There may be a chance of error but these can be verified brefore processing any transactions. If the customer is asked for the BIC as well as their bank name and address then these can be confirmed to be a match via online look-up. If not then the BIC is wrong. The IBAN has an error check built in to ensure the accuracy of the number (see Wikipedia for all the gory details) - not perfect but I imagine it would catch most entry errors.


----------



## Mrs Vimes (20 Feb 2014)

Brendan Burgess said:


> We ask for a full bank statement so that we can also be sure that  there are sufficient funds in the account to cover the initial payment.  Again this meets the data protection requirement to request the minimum  amount of data to provide the service.



This sounds to me distinctly like trying to defend the indefensible.

Will they refuse the DD if the statement is from the period after paying the Christmas CC bill but before getting the January paycheck?

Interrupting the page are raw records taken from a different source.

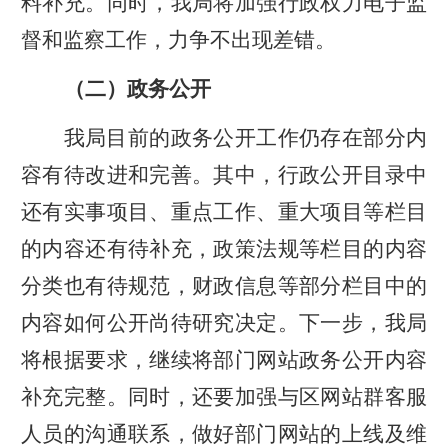
料补充。同时，我局将加强行政权力电子监
督和监察工作，力争不出现差错。
（二）政务公开
我局目前的政务公开工作仍存在部分内
容有待改进和完善。其中，行政公开目录中
还有实事项目、重点工作、重大项目等栏目
的内容还有待补充，政策法规等栏目的内容
分类也有待规范，财政信息等部分栏目中的
内容如何公开尚待研究决定。下一步，我局
将根据要求，继续将部门网站政务公开内容
补充完整。同时，还要加强与区网站群客服
人员的沟通联系，做好部门网站的上线及维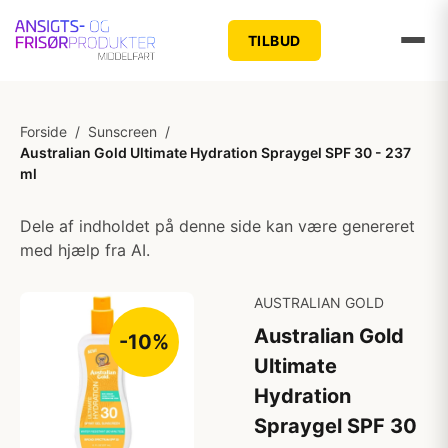
TILBUD
Forside
/
Sunscreen
/
Australian Gold Ultimate Hydration Spraygel SPF 30 - 237
ml
Dele af indholdet på denne side kan være genereret
med hjælp fra AI.
AUSTRALIAN GOLD
Australian Gold
-10%
Ultimate
Hydration
Spraygel SPF 30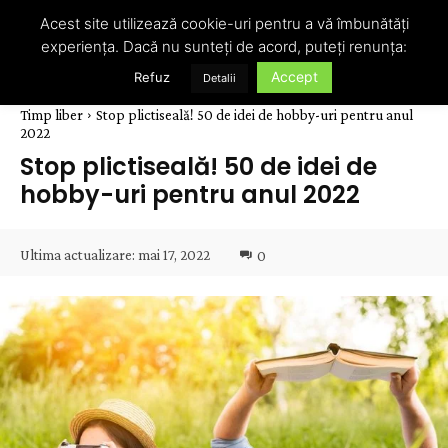
Acest site utilizează cookie-uri pentru a vă îmbunătăți
experiența. Dacă nu sunteți de acord, puteți renunța:
Accept
Refuz
Detalii
Timp liber
Stop plictiseală! 50 de idei de hobby-uri pentru anul
2022
Stop plictiseală! 50 de idei de
hobby-uri pentru anul 2022
Ultima actualizare:
mai 17, 2022
0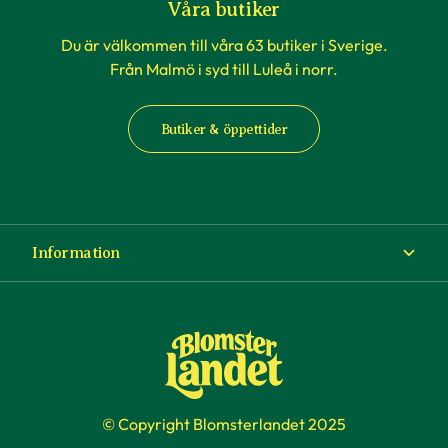
Våra butiker
Du är välkommen till våra 63 butiker i Sverige.
Från Malmö i syd till Luleå i norr.
Butiker & öppettider
Information
Om Blomsterlandet
Köp- och leveransvillkor
Ångra ditt köp
© Copyright Blomsterlandet 2025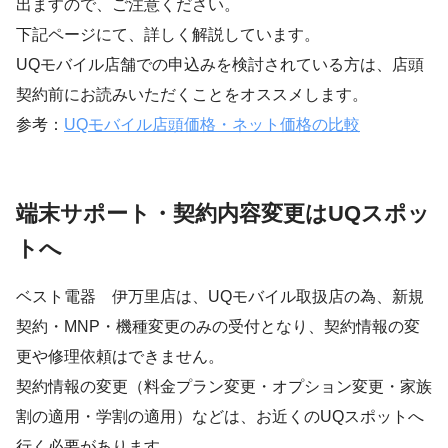
出ますので、ご注意ください。
下記ページにて、詳しく解説しています。
UQモバイル店舗での申込みを検討されている方は、店頭
契約前にお読みいただくことをオススメします。
参考：
UQモバイル店頭価格・ネット価格の比較
端末サポート・契約内容変更はUQスポッ
トへ
ベスト電器 伊万里店は、UQモバイル取扱店の為、新規
契約・MNP・機種変更のみの受付となり、契約情報の変
更や修理依頼はできません。
契約情報の変更（料金プラン変更・オプション変更・家族
割の適用・学割の適用）などは、お近くのUQスポットへ
行く必要があります。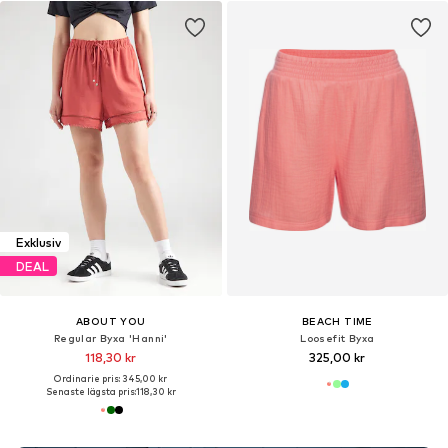
Exklusiv
DEAL
ABOUT YOU
BEACH TIME
Regular Byxa 'Hanni'
Loosefit Byxa
118,30 kr
325,00 kr
Ordinarie pris: 345,00 kr
Senaste lägsta pris:
118,30 kr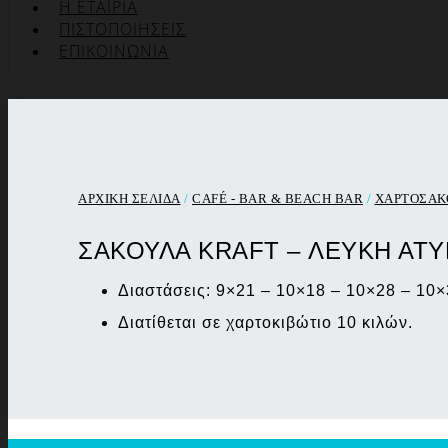
Η ΕΤΑΙΡΊΑ
ΠΙΣΤΟΠΟΙΉΣΕΙΣ
ΕΠΙΚΟΙΝΩΝΊΑ
ΑΡΧΙΚΉ ΣΕΛΊΔΑ
/
CAFÉ - BAR & BEACH BAR
/
ΧΑΡΤΟΣΑΚΟ
ΣΑΚΟΥΛΑ KRAFT – ΛΕΥΚΗ ΑΤ
Διαστάσεις: 9×21 – 10×18 – 10×28 – 10×
Διατίθεται σε χαρτοκιβώτιο 10 κιλών.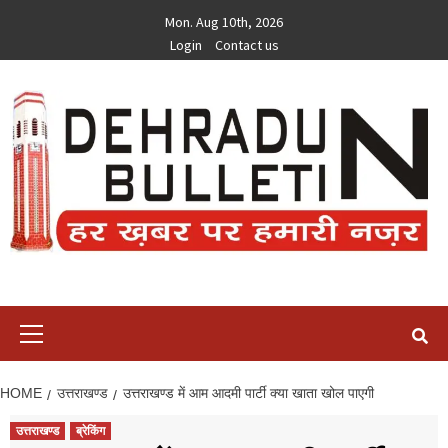
Skip
Mon. Aug 10th, 2026
to
Login
Contact us
content
Primary
Menu
HOME
उत्तराखण्ड
उत्तराखण्ड में आम आदमी पार्टी क्या खाता खोल पाएगी
उत्तराखण्ड
ब्रेकिंग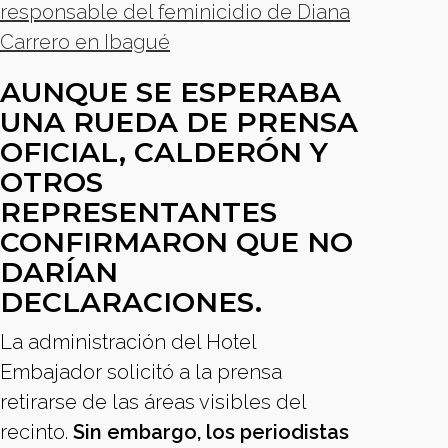
responsable del feminicidio de Diana
Carrero en Ibagué
AUNQUE SE ESPERABA
UNA RUEDA DE PRENSA
OFICIAL, CALDERÓN Y
OTROS
REPRESENTANTES
CONFIRMARON QUE NO
DARÍAN
DECLARACIONES.
La administración del Hotel
Embajador solicitó a la prensa
retirarse de las áreas visibles del
recinto.
Sin embargo, los periodistas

Well done on getting a response from them but I think you are letting them off far too lightly!


----------



## Brendan Burgess (20 Feb 2014)

Hi Mrs Vimes

That is their old policy. They have changed it as a result of the discussions on askaboutmoney. 

I agree that they should not be defending their old policy, but fair play to them for changing it.

Brendan


----------



## Brendan Burgess (20 Feb 2014)

Sue Ellen said:


>




http://www.memecenter.com/fun/1237111/bad-luck-brain-bowing-for-applause


----------



## RainyDay (2 Apr 2014)

Brendan Burgess said:


> We ask for a full bank statement so that we can also be sure that  there are sufficient funds in the account to cover the initial payment.  Again this meets the data protection requirement to request the minimum  amount of data to provide the service.
> 
> Bank statements are securely shredded by An Post after the first debit is successfully processed.





Brendan Burgess said:


> I am glad that they no longer are asking for the full bank statement.  Fair play to them for not attempting to defend the indefensible.



Am I missing something? They are still looking for a bank statement to pay by direct debit, right?

http://www.anpost.ie/AnPost/MainCon...n+Post/TV+Licence/TV+Licence+Direct+Debit.htm


----------



## Time (2 Apr 2014)

Sure looks that way.


> It will also be *mandatory to provide a recent bank statement* with your application.


Their bolding.


----------



## pmurphy (31 Oct 2014)

I bank with Ulster bank, I dont get paper statements anymore. I have no idea how to give this information to the TV License people!

Any help?

thanks


----------